Tribunal Administratif de Nantes — Décision N° TA44-2406438

mercredi 15 mai 2024

JuridictionTribunal Administratif de Nantes
SectionTribunal Administratif de Nantes
N° DossierTA44-2406438
TypeDécision
RecoursExcès de pouvoir
Formation- Asile - 15 jours
Avocat requérantBEARNAIS

Texte intégral

Vu la procédure suivante :

Par une requête, enregistrée le 29 avril 2024, M. E D, représenté par Me Bearnais, demande au tribunal :

1°) d'annuler l'arrêté du 15 avril 2024 par lequel le préfet de Maine-et-Loire a prononcé son transfert aux autorités italiennes pour l'examen de sa demande d'asile ;

2°) d'enjoindre au préfet de Maine-et-Loire, à titre principal, de lui délivrer une attestation de demande d'asile en procédure normale et, à titre subsidiaire, de procéder au réexamen de sa situation dans les meilleurs délais ;

3°) de mettre à la charge de l'Etat la somme de 1 500 euros à verser à son conseil en application des articles L. 761-1 du code de justice administrative et 37 de la loi du 10 juillet 1991.

Il soutient que :

- la décision attaquée a été signée par une autorité dont la compétence n'est pas établie ;

-elle est insuffisamment motivée ;

- elle méconnaît l'article 4 du règlement (UE) n° 604/2013 du Parlement européen et du Conseil du 26 juin 2013 ainsi que l'article 13 du règlement (UE) n°2016/679 du Parlement européen et du Conseil du 27 avril 2016 dit " B " dès lors qu'il n'a pas reçu, en temps utile, une information complète et écrite ou orale, dans une langue qu'il comprend ;

- elle méconnaît l'article 5 du règlement (UE) n° 604/2013 du Parlement européen et du Conseil du 26 juin 2013 dès lors qu'il n'est pas justifié que l'entretien a été conduit par une personne qualifiée et en toute confidentialité ;

- elle est entachée d'un défaut d'examen de sa situation personnelle ;

- elle a été prise en violation de l'article 4 de la charte des droits fondamentaux de l'Union européenne, de l'article 3 de la convention européenne de sauvegarde des droits de l'homme et des libertés fondamentales et du paragraphe 2 de l'article 3 du règlement (UE) n° 604/2013 du Parlement européen et du Conseil du 26 juin 2013 ;

- elle est entachée d'une erreur manifeste d'appréciation au regard des dispositions de l'article 17 du règlement n° 604/2013 du 26 juin 2013.

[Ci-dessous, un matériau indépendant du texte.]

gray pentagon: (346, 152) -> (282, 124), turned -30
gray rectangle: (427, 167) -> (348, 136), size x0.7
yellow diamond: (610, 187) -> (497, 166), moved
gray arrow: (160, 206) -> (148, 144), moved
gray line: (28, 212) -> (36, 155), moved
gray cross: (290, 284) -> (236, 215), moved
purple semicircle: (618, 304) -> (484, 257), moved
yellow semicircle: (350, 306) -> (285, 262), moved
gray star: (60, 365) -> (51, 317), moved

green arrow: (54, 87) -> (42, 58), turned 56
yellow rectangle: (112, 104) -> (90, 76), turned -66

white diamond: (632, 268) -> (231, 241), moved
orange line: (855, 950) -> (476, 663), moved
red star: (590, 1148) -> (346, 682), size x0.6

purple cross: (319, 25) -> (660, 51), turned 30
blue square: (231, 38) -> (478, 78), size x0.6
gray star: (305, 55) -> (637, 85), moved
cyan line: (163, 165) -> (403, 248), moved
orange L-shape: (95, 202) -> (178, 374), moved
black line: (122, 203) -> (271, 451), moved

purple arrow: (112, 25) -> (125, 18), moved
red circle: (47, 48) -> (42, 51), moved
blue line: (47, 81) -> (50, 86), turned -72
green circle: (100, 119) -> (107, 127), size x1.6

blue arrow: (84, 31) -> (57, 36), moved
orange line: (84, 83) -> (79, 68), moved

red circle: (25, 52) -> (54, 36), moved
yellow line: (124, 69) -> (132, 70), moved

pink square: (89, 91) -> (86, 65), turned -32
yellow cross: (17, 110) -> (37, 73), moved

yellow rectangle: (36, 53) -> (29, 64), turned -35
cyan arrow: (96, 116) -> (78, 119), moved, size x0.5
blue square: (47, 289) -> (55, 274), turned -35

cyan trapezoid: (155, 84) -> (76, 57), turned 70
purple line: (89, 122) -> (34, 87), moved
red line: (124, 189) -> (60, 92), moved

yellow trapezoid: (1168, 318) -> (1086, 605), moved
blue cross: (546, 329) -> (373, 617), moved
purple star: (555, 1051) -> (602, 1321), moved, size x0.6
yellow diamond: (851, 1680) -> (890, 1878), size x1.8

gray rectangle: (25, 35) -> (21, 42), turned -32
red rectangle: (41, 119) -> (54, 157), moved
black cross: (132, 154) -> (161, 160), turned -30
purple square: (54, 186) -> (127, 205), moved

Par un mémoire en défense, enregistré le 7 mai 2024, le préfet de Maine-et-Loire conclut au rejet de la requête.

Il fait valoir que les moyens soulevés par M. D ne sont pas fondés.

M. D a été admis au bénéfice de l'aide juridictionnelle totale par une décision du 2 mai 2024.

Vu les pièces du dossier.

Vu :

- la convention européenne de sauvegarde des droits de l'Homme et des libertés fondamentales ;

- la charte des droits fondamentaux de l'Union européenne ;

- le règlement (UE) n° 604/2013 du Parlement européen et du Conseil du 26 juin 2013 ;

- le règlement (UE) n°2016/679 du Parlement européen et du Conseil du 27 avril 2016 ;

- le code des relations entre le public et l'administration ;

- le code de l'entrée et du séjour des étrangers et du droit d'asile ;

- la loi n° 91-647 du 10 juillet 1991 ;

- le code de justice administrative.

Le président du tribunal a désigné Mme El Mouats-Saint-Dizier, conseillère, pour statuer sur les litiges relevant du contentieux des décisions de transfert vers l'Etat responsable de l'examen de la demande d'asile.

Les parties ont été régulièrement averties du jour et de l'heure de l'audience.

Ont été entendus au cours de l'audience publique du 7 mai 2024 à 14h30 :

- le rapport de Mme El Mouats-Saint-Dizier ;

- et les observations de Me Bearnais, représentant M. D, ainsi que les observations de M. D, présent et assisté de M. C, interprète.

Le préfet de Maine-et-Loire, régulièrement convoqué à l'audience, n'était ni présent ni représenté.

La clôture de l'instruction a été prononcée à l'issue de l'audience.

Considérant ce qui suit :

1. M. E D, ressortissant malien né le 31 décembre 1999, a déposé une demande d'asile en France le 15 mars 2024 et a été mis en possession de l'attestation correspondante le même jour. À l'issue de la procédure de détermination de l'Etat membre responsable de cette demande d'asile, par l'arrêté susvisé du 15 avril 2024, notifié le 22 avril 2024, le préfet de Maine-et-Loire a prononcé le transfert de M. D aux autorités italiennes. Par la présente requête, M. D demande au tribunal d'annuler cet arrêté.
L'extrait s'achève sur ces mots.